The other use of the secure shell client programs is for transfer files. The scp (secure copy) command is basically a version of the cp command where you can specify a remote computer as the source or destination. As an example of this command, I will end my session on graham, which returns me to the command line on my local Linux computer, and use the scp command to copy the /home/tyson/flights/0144f5b1.igc file from graham

[tyson@gra-login3 ~] exit
[tyson@tux:~]$ scp tyson@graham.computecanada.ca:~/flights/0144f5b1.igc .

Note that I’ve used . as the location to copy the file to, which means the working directory.

There are also many graphical applications, such as MobaXterm and WinSCP under Windows, that use the secure file transfer protocol (sftp) in the background to let you simply drag and drop files between your computer. Most Linux file managers also have this ability built into them and you simply needs to specify the remote path to accessing using the special sftp://<user>@<computer>/<path> URL

Linux file manager sftp URL

You may need to setup your secure shell client with a secure shell key so it can login to graham without using a password for this work. See the Compute Canada documentation wiki for details on how to do this.
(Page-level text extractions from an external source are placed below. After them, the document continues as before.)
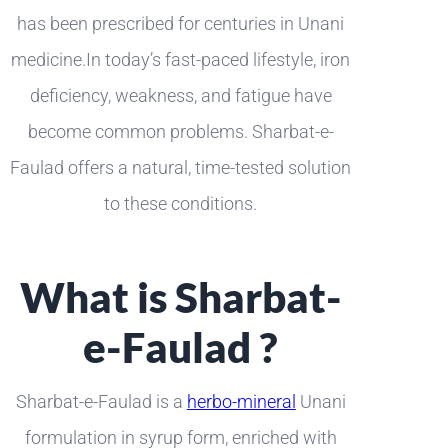
has been prescribed for centuries in Unani
medicine.In today’s fast-paced lifestyle, iron
deficiency, weakness, and fatigue have
become common problems. Sharbat-e-
Faulad offers a natural, time-tested solution
to these conditions.
What is Sharbat-
e-Faulad ?
Sharbat-e-Faulad is a
herbo-mineral
Unani
formulation in syrup form, enriched with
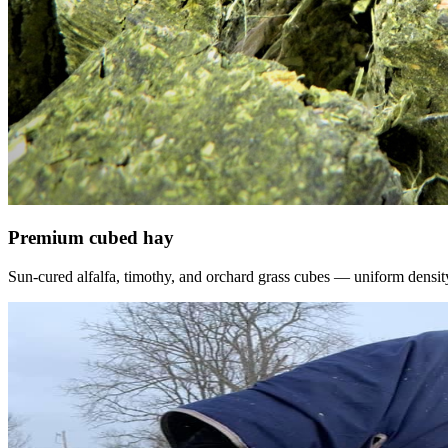
Premium cubed hay
Sun-cured alfalfa, timothy, and orchard grass cubes — uniform density, f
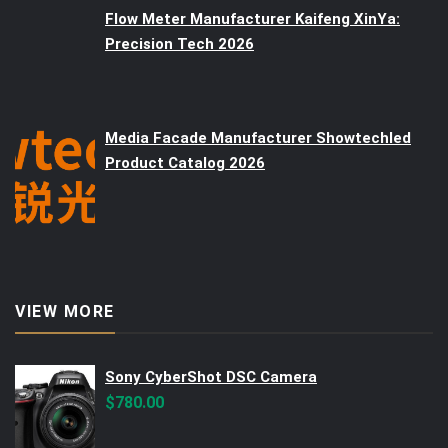
Flow Meter Manufacturer Kaifeng XinYa:
Precision Tech 2026
Media Facade Manufacturer Showtechled
Product Catalog 2026
VIEW MORE
Sony CyberShot DSC Camera
$
780.00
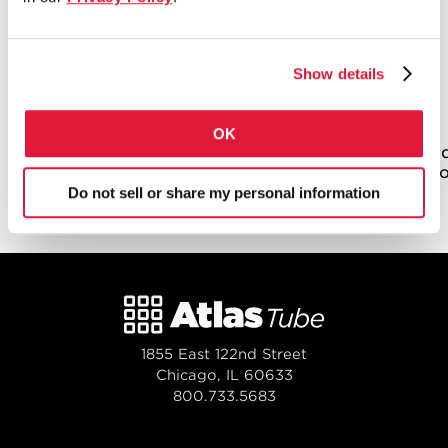
Bridges, stadiums and buildings all start
with Atlas Pipe Piles. Learn how hot,
rolled, coiled steel is manufactured into
Show details
Straight-Seam ERW Pipe Piles.
[iframe class=’sproutvideo-player’
OK
src=’//videos.sproutvideo.com/embed/a49bd8b11
type=sd&regularColorTop=ff2b00&regularColorB
width=’630′ height=’354′ frameborder=’0′
Do not sell or share my personal information
allowfullscreen ]
1855 East 122nd Street
Chicago, IL 60633
800.733.5683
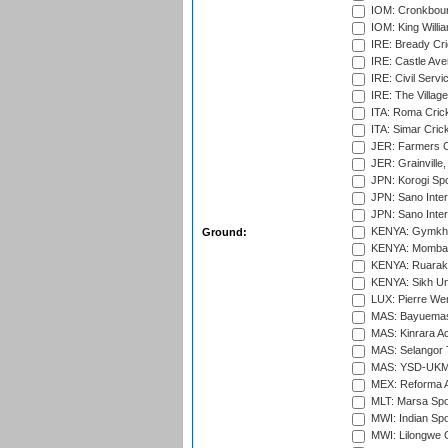
IOM: Cronkbour
IOM: King Willia
IRE: Bready Cr
IRE: Castle Ave
IRE: Civil Servi
IRE: The Village
ITA: Roma Crick
ITA: Simar Cri
JER: Farmers Cr
JER: Grainville,
JPN: Korogi Spo
JPN: Sano Inter
JPN: Sano Inter
KENYA: Gymkhan
Ground:
KENYA: Mombas
KENYA: Ruaraka
KENYA: Sikh Uni
LUX: Pierre Wer
MAS: Bayuemas
MAS: Kinrara A
MAS: Selangor T
MAS: YSD-UKM C
MEX: Reforma At
MLT: Marsa Spo
MWI: Indian Spo
MWI: Lilongwe G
Linux and Mac OS X (if you install FUSE for macOS) also have the the ability to splice a remote file system into your local file system using the sshfs command. For example,

[tyson@tux:~]$ mkdir graham
[tyson@tux:~]$ ls graham
[tyson@tux:~]$ sshfs tyson@graham.computecanada.ca:/home/tyson graham
[tyson@tux:~]$ ls graham
flights  flights-downloaded.zip

This is quite powerful as you can then do anything you can do with local files on the remote files. Examples include simply using the standard cp (copy) command to copy them to a local path

[tyson@tux:~]$ cp graham/flights-downloaded.zip .

or even directly edit them in your standard editor. Of course they will take longer to access though as they are actually being transfered back and forth under the hood using the secure shell system. The fusermount command with the -u option un-splices the remote file system

[tyson@tux:~]$ fusermount -u graham
[tyson@tux:~]$ ls graham

Exercises

  1. Transfer some of the .igc files in the flights directory to your computer. Have a look at them in your text editor and view them in the online IGC file viewer. We will be using command lines tools to automate processing of these files shortly.

  2. The rsync command is very useful when working on multiple computers. An example of typical usage might be

    [tyson@tux:~]$ rsync -e ssh -auvP tyson@graham.computecanada.ca:/home/tyson/flights .
    

    Use the rsync manual page to describe what this command does.

  3. What advantage does rsync have over using -r with scp to recursively copies all files and directories?

  4. Would it be easier to automate dragging and dropping new files or running an rsync command for weekly updates?